|
The BBQ Brisket Pizza offers diners the awesome flavor and tenderness of a braise – packaged in the ever-popular pizza. For this recipe, our Kraft chefs relied on Bull’s–Eye Original Barbecue Sauce as the base for both the braising liquid and the finishing sauce on the pizza.
“The barbecue sauce works really well with the charred flavor of the crust and the smoky taste of the gouda,” says Chef Basalik.
The meat is tossed in the barbecue sauce, giving it a delicious, caramelized taste.
The Whole Braised Red Snapper capitalizes on how braising seals in moisture, but the recipe cuts down on the cooking time as the fish doesn’t need to be tenderized. The flavors of the braising liquid are kept light and fresh so that they don’t overpower the delicate fish, and the Kraft Italian Vinaigrette Dressing brightens the dish’s profile.
The Braised Stuffed Flank Steak packs a double punch.

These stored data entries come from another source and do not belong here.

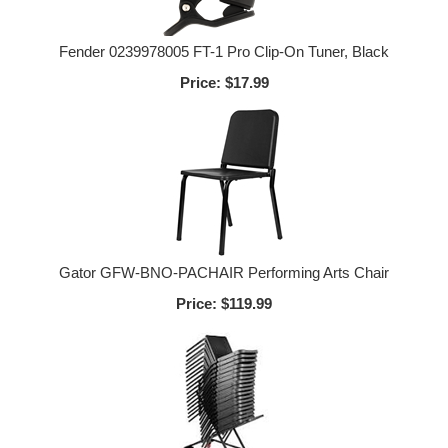
Fender 0239978005 FT-1 Pro Clip-On Tuner, Black
Price:
$17.99
Gator GFW-BNO-PACHAIR Performing Arts Chair
Price:
$119.99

The cornbread-sausage stuffing is moistened with Kraft Roasted Red Pepper Vinaigrette. The dressing adds a bright, fresh nuance to the stuffing and keeps it very moist.

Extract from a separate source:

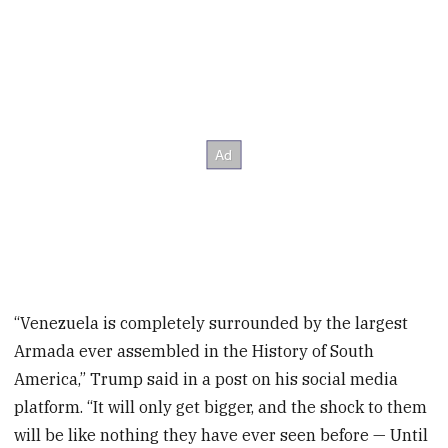
“Venezuela is completely surrounded by the largest
Armada ever assembled in the History of South
America,” Trump said in a post on his social media
platform. “It will only get bigger, and the shock to them
will be like nothing they have ever seen before — Until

The other hit of character in this dish comes from the braising liquid: a combination of beef broth, tomatoes and their juice, and Bull’s-Eye Bold Original Barbecue Sauce. The braising liquid injects more zest into the meat.
“Then we reduce it down and season it for a rich finishing sauce,” says Chef Katz.
With its unique braising ingredients of dark beer and Maxwell House Coffee, the Braised Lamb Shank delivers rustic flavors. Once the lamb shank is braised, our chefs build a complex sauce by adding Grey Poupon Dijon Mustard and brown sugar to create a powerhouse comfort-food dish with big, earthy aromas.
For the BBQ Pork Polenta “Sopes” with Chipotle Salsa, Bull’s-Eye Original Barbecue Sauce spices up fork-tender braised pork shoulder in this recipe. Tang is added with red onions pickled in Kraft Zesty Italian Dressing, white vinegar, and sugar, as well as a finishing touch of “queso fresco” atop the pork. “The sweetness and boldness of the sauce is balanced by the tang of the onions and cheese,” says Chef Basalik. “It all works really well together.”